— What to produce —
Could you please reproduce all the records below exactly, leaving out the images?

[Items from a data source]
>>
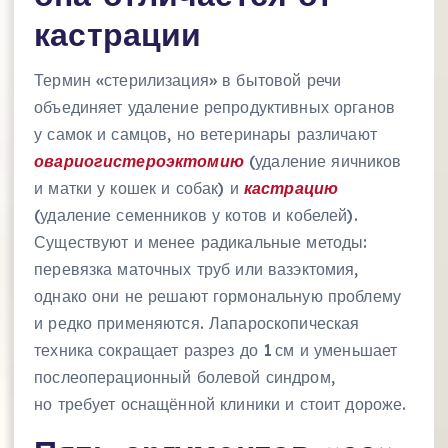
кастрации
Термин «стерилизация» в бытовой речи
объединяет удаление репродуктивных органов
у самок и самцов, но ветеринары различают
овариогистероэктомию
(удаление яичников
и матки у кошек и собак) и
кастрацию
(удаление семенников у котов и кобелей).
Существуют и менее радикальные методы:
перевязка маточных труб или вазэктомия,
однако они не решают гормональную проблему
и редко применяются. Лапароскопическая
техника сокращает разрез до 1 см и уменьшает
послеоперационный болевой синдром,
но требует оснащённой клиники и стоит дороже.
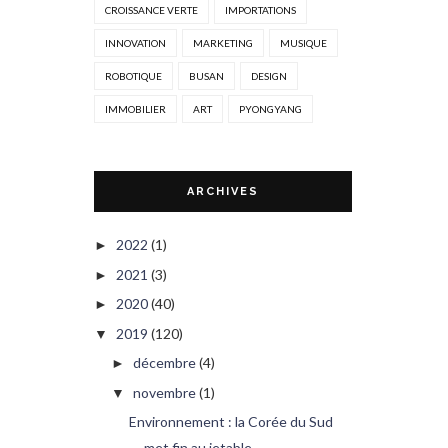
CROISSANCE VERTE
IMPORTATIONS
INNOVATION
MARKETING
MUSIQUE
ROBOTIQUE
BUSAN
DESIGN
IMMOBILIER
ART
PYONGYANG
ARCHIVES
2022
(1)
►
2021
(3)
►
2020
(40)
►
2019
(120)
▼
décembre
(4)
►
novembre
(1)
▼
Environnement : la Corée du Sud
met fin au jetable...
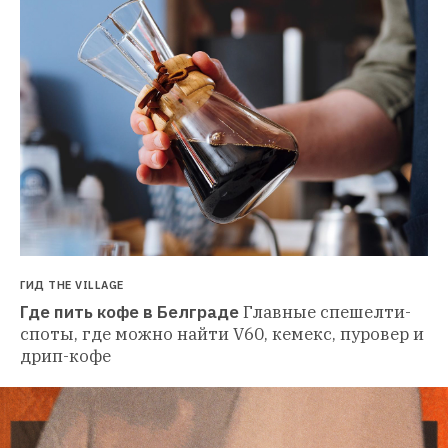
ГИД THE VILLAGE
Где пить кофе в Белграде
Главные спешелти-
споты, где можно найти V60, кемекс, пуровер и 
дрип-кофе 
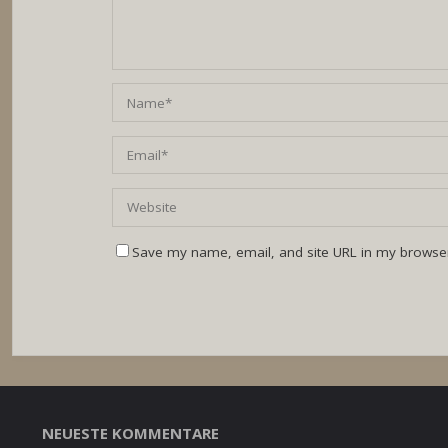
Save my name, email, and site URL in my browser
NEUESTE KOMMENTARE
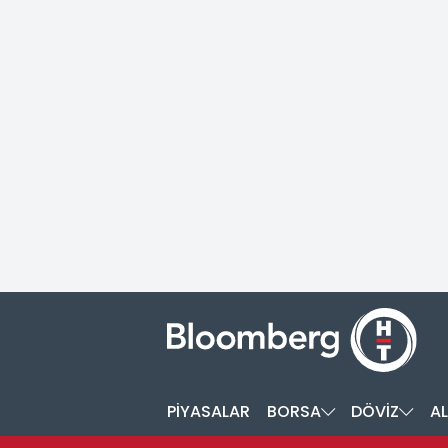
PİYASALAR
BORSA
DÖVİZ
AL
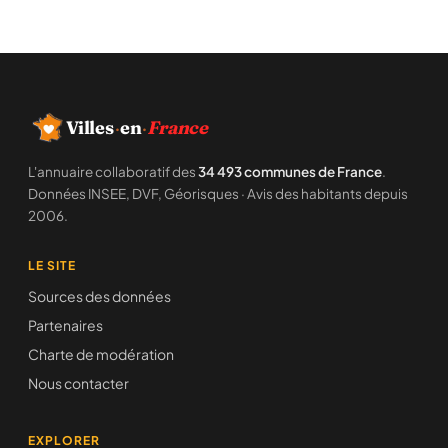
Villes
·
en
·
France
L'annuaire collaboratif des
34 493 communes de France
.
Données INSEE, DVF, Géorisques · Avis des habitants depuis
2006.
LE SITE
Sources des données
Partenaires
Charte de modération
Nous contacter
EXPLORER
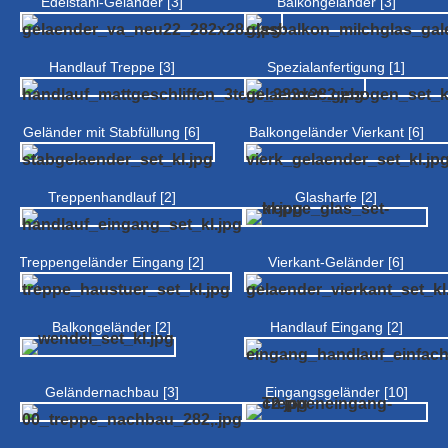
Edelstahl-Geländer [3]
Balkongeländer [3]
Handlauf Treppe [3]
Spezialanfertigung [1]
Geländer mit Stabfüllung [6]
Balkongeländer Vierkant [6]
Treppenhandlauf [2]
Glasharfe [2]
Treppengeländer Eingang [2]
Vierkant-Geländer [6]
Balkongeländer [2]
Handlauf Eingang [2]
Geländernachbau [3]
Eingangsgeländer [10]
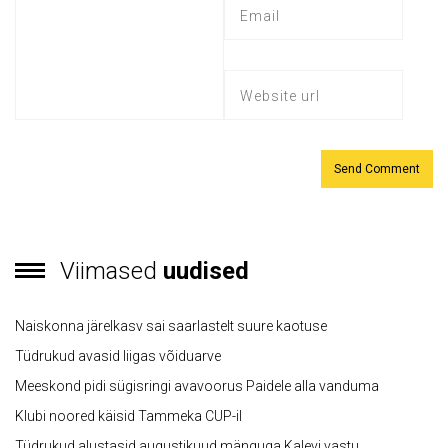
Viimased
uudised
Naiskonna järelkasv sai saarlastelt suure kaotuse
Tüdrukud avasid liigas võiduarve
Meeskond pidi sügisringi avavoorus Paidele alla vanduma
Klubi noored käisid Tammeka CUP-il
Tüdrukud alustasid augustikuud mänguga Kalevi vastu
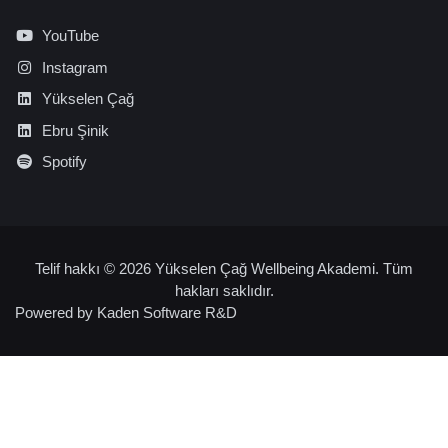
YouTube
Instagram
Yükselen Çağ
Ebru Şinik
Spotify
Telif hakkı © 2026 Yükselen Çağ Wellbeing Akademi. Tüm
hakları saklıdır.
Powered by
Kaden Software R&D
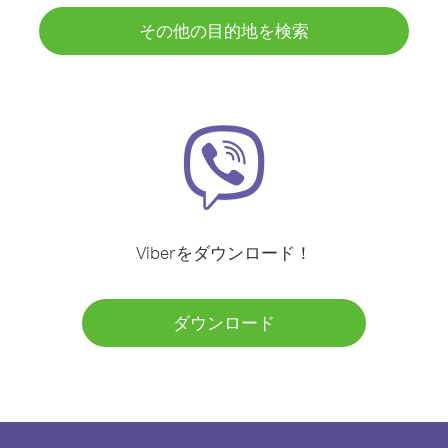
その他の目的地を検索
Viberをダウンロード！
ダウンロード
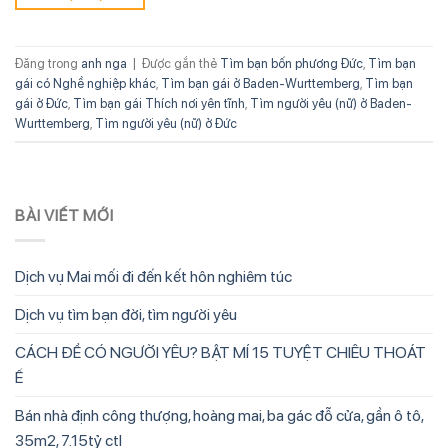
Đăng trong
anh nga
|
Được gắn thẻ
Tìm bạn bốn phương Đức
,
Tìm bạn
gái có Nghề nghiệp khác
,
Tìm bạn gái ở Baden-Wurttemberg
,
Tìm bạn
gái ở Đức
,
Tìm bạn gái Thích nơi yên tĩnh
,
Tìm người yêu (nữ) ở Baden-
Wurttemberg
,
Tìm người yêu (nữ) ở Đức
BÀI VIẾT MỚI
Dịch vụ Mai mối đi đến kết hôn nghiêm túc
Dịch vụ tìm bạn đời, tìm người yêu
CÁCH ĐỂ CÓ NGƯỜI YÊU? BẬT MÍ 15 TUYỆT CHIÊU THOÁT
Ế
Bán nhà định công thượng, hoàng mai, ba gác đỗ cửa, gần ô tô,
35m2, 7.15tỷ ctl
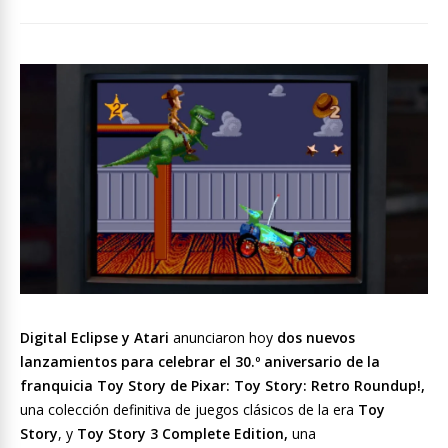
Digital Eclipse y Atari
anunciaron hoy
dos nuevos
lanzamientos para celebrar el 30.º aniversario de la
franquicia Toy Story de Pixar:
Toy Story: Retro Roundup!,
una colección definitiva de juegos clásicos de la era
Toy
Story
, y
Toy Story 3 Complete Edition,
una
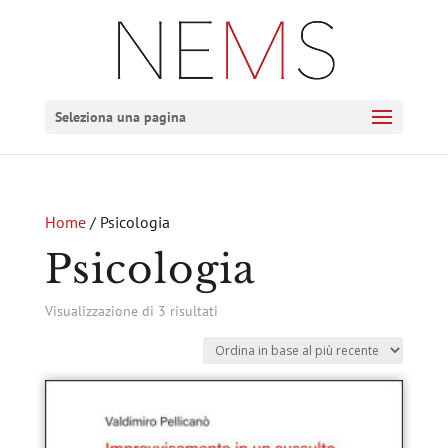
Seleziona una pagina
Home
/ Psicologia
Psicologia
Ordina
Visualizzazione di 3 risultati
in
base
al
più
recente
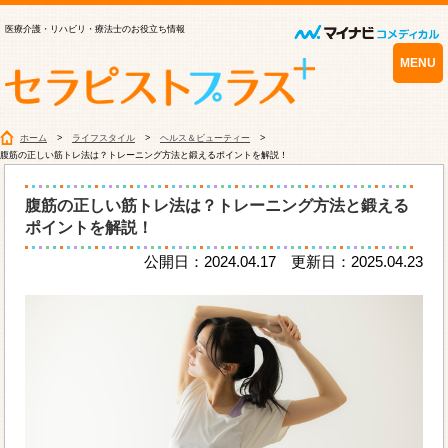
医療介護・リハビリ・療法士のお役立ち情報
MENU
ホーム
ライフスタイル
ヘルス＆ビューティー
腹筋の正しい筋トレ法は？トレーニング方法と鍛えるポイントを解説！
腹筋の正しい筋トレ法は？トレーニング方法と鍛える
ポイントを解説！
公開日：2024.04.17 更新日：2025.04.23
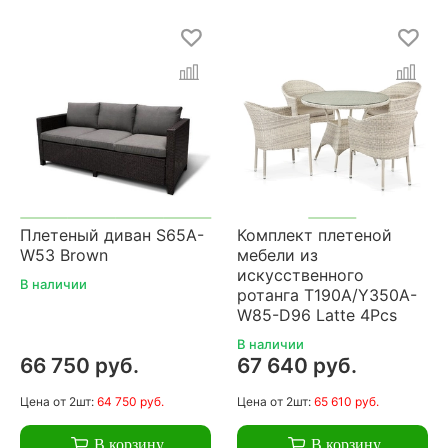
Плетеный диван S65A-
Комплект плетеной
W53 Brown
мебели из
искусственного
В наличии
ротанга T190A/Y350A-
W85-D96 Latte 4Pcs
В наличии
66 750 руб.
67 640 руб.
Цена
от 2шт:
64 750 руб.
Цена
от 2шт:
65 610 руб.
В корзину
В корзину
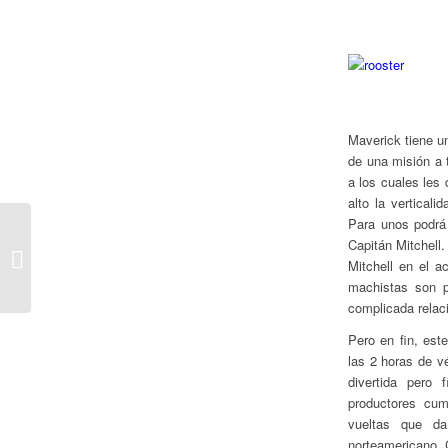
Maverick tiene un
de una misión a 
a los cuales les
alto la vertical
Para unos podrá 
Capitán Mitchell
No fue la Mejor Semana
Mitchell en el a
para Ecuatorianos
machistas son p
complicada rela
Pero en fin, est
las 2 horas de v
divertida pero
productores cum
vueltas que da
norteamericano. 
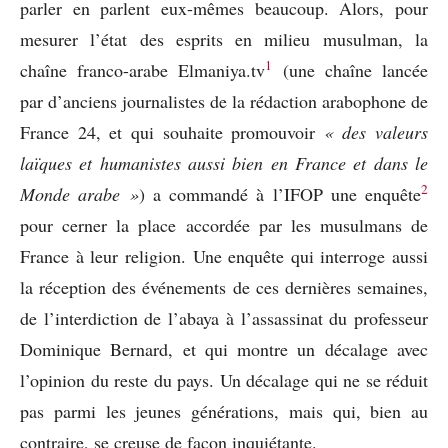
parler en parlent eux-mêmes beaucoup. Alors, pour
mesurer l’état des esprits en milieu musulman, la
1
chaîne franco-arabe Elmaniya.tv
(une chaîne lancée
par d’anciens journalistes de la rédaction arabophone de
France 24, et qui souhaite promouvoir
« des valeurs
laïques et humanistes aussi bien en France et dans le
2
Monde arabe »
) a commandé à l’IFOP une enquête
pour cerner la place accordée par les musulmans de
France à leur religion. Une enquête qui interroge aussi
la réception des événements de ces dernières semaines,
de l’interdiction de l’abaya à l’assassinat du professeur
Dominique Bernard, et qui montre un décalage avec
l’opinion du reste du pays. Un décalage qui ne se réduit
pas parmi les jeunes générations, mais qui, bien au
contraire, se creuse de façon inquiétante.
<<
— Reply —
кастрации
Термин «стерилизация» в бытовой речи
объединяет удаление репродуктивных органов
у самок и самцов, но ветеринары различают
овариогистероэктомию
(удаление яичников
и матки у кошек и собак) и
кастрацию
(удаление семенников у котов и кобелей).
Существуют и менее радикальные методы:
перевязка маточных труб или вазэктомия,
однако они не решают гормональную проблему
и редко применяются. Лапароскопическая
техника сокращает разрез до 1 см и уменьшает
послеоперационный болевой синдром,
но требует оснащённой клиники и стоит дороже.
CROISSANCE VERTE
IMPORTATIONS
INNOVATION
MARKETING
MUSIQUE
ROBOTIQUE
BUSAN
DESIGN
IMMOBILIER
ART
PYONGYANG
ARCHIVES
2022
(1)
►
2021
(3)
►
2020
(40)
►
2019
(120)
▼
décembre
(4)
►
novembre
(1)
▼
Environnement : la Corée du Sud
met fin au jetable...
ГИД THE VILLAGE
Где пить кофе в Белграде
Главные спешелти-
споты, где можно найти V60, кемекс, пуровер и 
дрип-кофе 
Save my name, email, and site URL in my browser
NEUESTE KOMMENTARE
PİYASALAR
BORSA
DÖVİZ
AL
Villes
·
en
·
France
L'annuaire collaboratif des
34 493 communes de France
.
Données INSEE, DVF, Géorisques · Avis des habitants depuis
2006.
LE SITE
Sources des données
Partenaires
Charte de modération
Nous contacter
EXPLORER
Edelstahl-Geländer [3]
Balkongeländer [3]
Handlauf Treppe [3]
Spezialanfertigung [1]
Geländer mit Stabfüllung [6]
Balkongeländer Vierkant [6]
Treppenhandlauf [2]
Glasharfe [2]
Treppengeländer Eingang [2]
Vierkant-Geländer [6]
Balkongeländer [2]
Handlauf Eingang [2]
Geländernachbau [3]
Eingangsgeländer [10]
Viimased
uudised
Naiskonna järelkasv sai saarlastelt suure kaotuse
Tüdrukud avasid liigas võiduarve
Meeskond pidi sügisringi avavoorus Paidele alla vanduma
Klubi noored käisid Tammeka CUP-il
Tüdrukud alustasid augustikuud mänguga Kalevi vastu
YouTube
Instagram
Yükselen Çağ
Ebru Şinik
Spotify
Telif hakkı © 2026 Yükselen Çağ Wellbeing Akademi. Tüm
hakları saklıdır.
Powered by
Kaden Software R&D
その他の目的地を検索
Viberをダウンロード！
ダウンロード
Đăng trong
anh nga
|
Được gắn thẻ
Tìm bạn bốn phương Đức
,
Tìm bạn
gái có Nghề nghiệp khác
,
Tìm bạn gái ở Baden-Wurttemberg
,
Tìm bạn
gái ở Đức
,
Tìm bạn gái Thích nơi yên tĩnh
,
Tìm người yêu (nữ) ở Baden-
Wurttemberg
,
Tìm người yêu (nữ) ở Đức
BÀI VIẾT MỚI
Dịch vụ Mai mối đi đến kết hôn nghiêm túc
Dịch vụ tìm bạn đời, tìm người yêu
CÁCH ĐỂ CÓ NGƯỜI YÊU? BẬT MÍ 15 TUYỆT CHIÊU THOÁT
Ế
Bán nhà định công thượng, hoàng mai, ba gác đỗ cửa, gần ô tô,
35m2, 7.15tỷ ctl
Digital Eclipse y Atari
anunciaron hoy
dos nuevos
lanzamientos para celebrar el 30.º aniversario de la
franquicia Toy Story de Pixar:
Toy Story: Retro Roundup!,
una colección definitiva de juegos clásicos de la era
Toy
Story
, y
Toy Story 3 Complete Edition,
una
Seleziona una pagina
Home
/ Psicologia
Psicologia
Ordina
Visualizzazione di 3 risultati
in
base
al
più
recente
医療介護・リハビリ・療法士のお役立ち情報
MENU
ホーム
ライフスタイル
ヘルス＆ビューティー
腹筋の正しい筋トレ法は？トレーニング方法と鍛えるポイントを解説！
腹筋の正しい筋トレ法は？トレーニング方法と鍛える
ポイントを解説！
公開日：2024.04.17 更新日：2025.04.23
Плетеный диван S65A-
Комплект плетеной
W53 Brown
мебели из
искусственного
В наличии
ротанга T190A/Y350A-
W85-D96 Latte 4Pcs
В наличии
66 750 руб.
67 640 руб.
Цена
от 2шт:
64 750 руб.
Цена
от 2шт:
65 610 руб.
В корзину
В корзину
Maverick tiene un
de una misión a 
a los cuales les
alto la vertical
Para unos podrá 
Capitán Mitchell
No fue la Mejor Semana
Mitchell en el a
para Ecuatorianos
machistas son p
complicada rela
Pero en fin, est
las 2 horas de v
divertida pero
productores cum
vueltas que da
norteamericano. 
parler en parlent eux-mêmes beaucoup. Alors, pour
mesurer l’état des esprits en milieu musulman, la
1
chaîne franco-arabe Elmaniya.tv
(une chaîne lancée
par d’anciens journalistes de la rédaction arabophone de
France 24, et qui souhaite promouvoir
« des valeurs
laïques et humanistes aussi bien en France et dans le
2
Monde arabe »
) a commandé à l’IFOP une enquête
pour cerner la place accordée par les musulmans de
France à leur religion. Une enquête qui interroge aussi
la réception des événements de ces dernières semaines,
de l’interdiction de l’abaya à l’assassinat du professeur
Dominique Bernard, et qui montre un décalage avec
l’opinion du reste du pays. Un décalage qui ne se réduit
pas parmi les jeunes générations, mais qui, bien au
contraire, se creuse de façon inquiétante.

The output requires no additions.